After working on this for days, I finally solved it. The solution it is to call Zoom() in OnDrag(), and block the scollView component to receive dragging related events while zooming. If you want to use it, just copy my codes under, do not do any changes. This is what I got after tons of testing on device. There're some minor potential gotcha with too many details that I don't want to explain, just copy and use it.

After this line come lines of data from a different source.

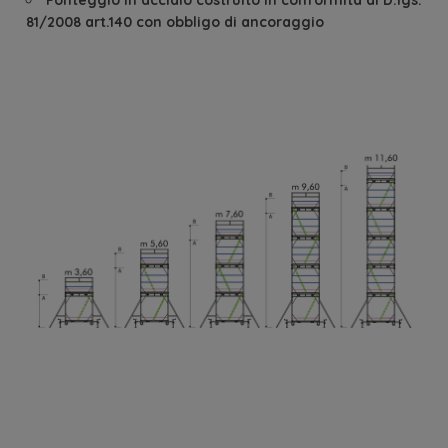
81/2008 art.140 con obbligo di ancoraggio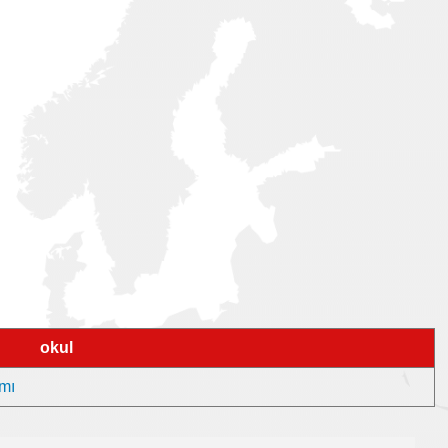
okul
ımı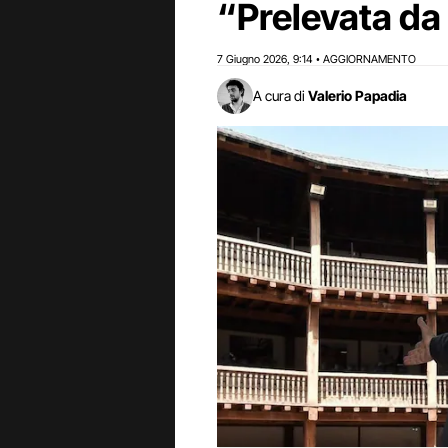
“Prelevata da
7 Giugno 2026
9:14
AGGIORNAMENTO
,
•
A cura di
Valerio Papadia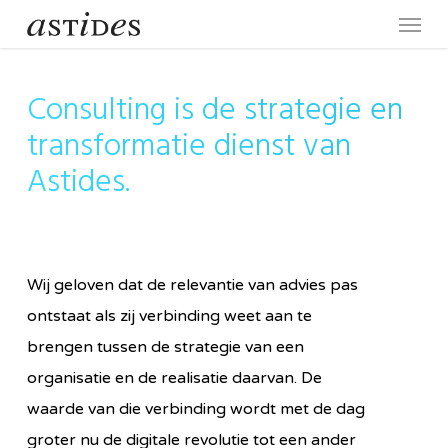
Menu
Skip
to
main
Consulting is de strategie en
content
transformatie dienst van
Astides.
Wij geloven dat de relevantie van advies pas
ontstaat als zij verbinding weet aan te
brengen tussen de strategie van een
organisatie en de realisatie daarvan. De
waarde van die verbinding wordt met de dag
groter nu de digitale revolutie tot een ander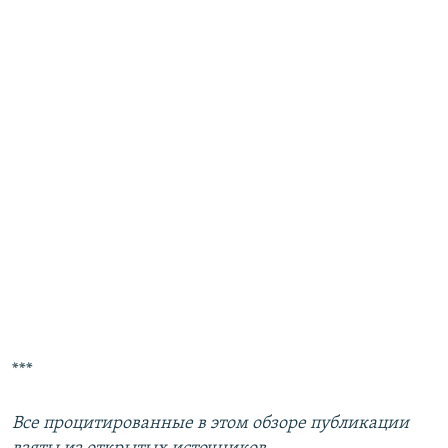
***
Все процитированные в этом обзоре публикации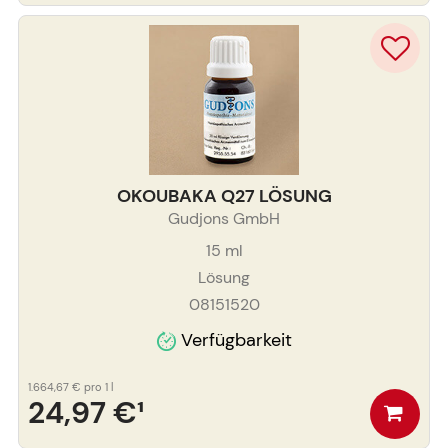
OKOUBAKA Q27 LÖSUNG
Gudjons GmbH
15
ml
Lösung
08151520
Verfügbarkeit
1.664,67 €
pro 1 l
24,97 €
¹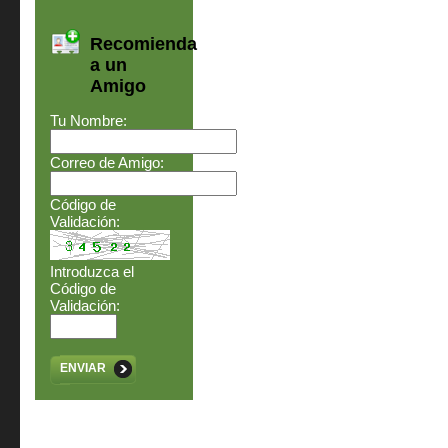
Recomienda
a un
Amigo
Tu Nombre:
Correo de Amigo:
Código de
Validación:
Introduzca el
Código de
Validación:
ENVIAR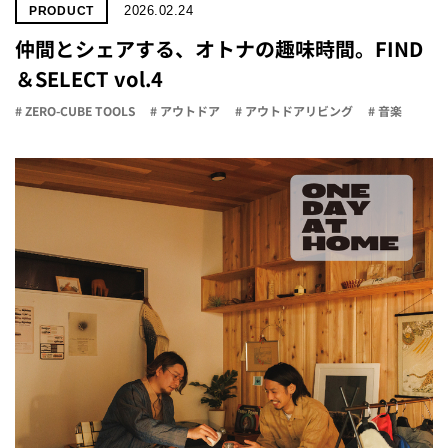
2026.02.24
PRODUCT
仲間とシェアする、オトナの趣味時間。FIND
＆SELECT vol.4
# ZERO-CUBE TOOLS
# アウトドア
# アウトドアリビング
# 音楽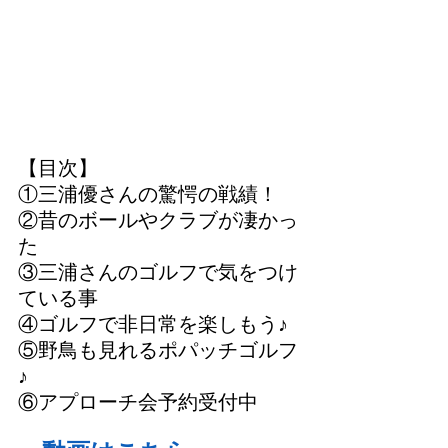
【目次】
①三浦優さんの驚愕の戦績！
②昔のボールやクラブが凄かっ
た
③三浦さんのゴルフで気をつけ
ている事
④ゴルフで非日常を楽しもう♪
⑤野鳥も見れるポパッチゴルフ
♪
⑥アプローチ会予約受付中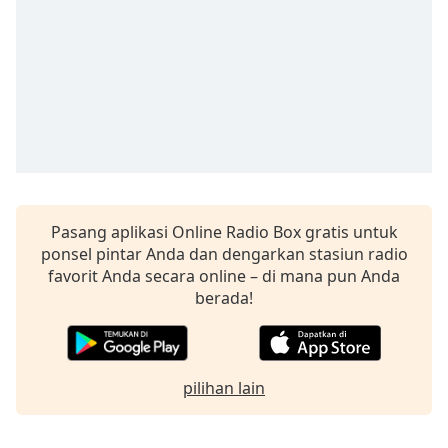
opens
subtitles
settings
dialog
subtitles
off
,
selected
Audio
Track
Picture-
Pasang aplikasi Online Radio Box gratis untuk
in-
ponsel pintar Anda dan dengarkan stasiun radio
Picture
favorit Anda secara online – di mana pun Anda
Fullscreen
berada!
This
is
a
modal
window.
pilihan lain
Beginning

And also I suggest to use a speed of current content.scale.x * 0.001

Codes:

// please note that scrollRect is the component on the scroll view game object, not where this script is

public void OnDrag(PointerEventData eventData)
{
    Zoom();
    if (Input.touchCount <= 1) scrollRect.OnDrag(eventData);
}

public void OnEndDrag(PointerEventData eventData)
{
    scrollRect.OnEndDrag(eventData);
}

public void OnBeginDrag(PointerEventData eventData)
{
    if (Input.touchCount <= 1) scrollRect.OnBeginDrag(eventData);
}

P.S. In the original script, there's a part that if a check for boundary is not passed then set pivot to (0.5,0.5). This part should be commented out(do not need to change pivot if the check is not passed ).

One more thing, you can use whatever parent-children relations you want, but you must make sure the object that receive the onDrag events has a whole image to catch the events.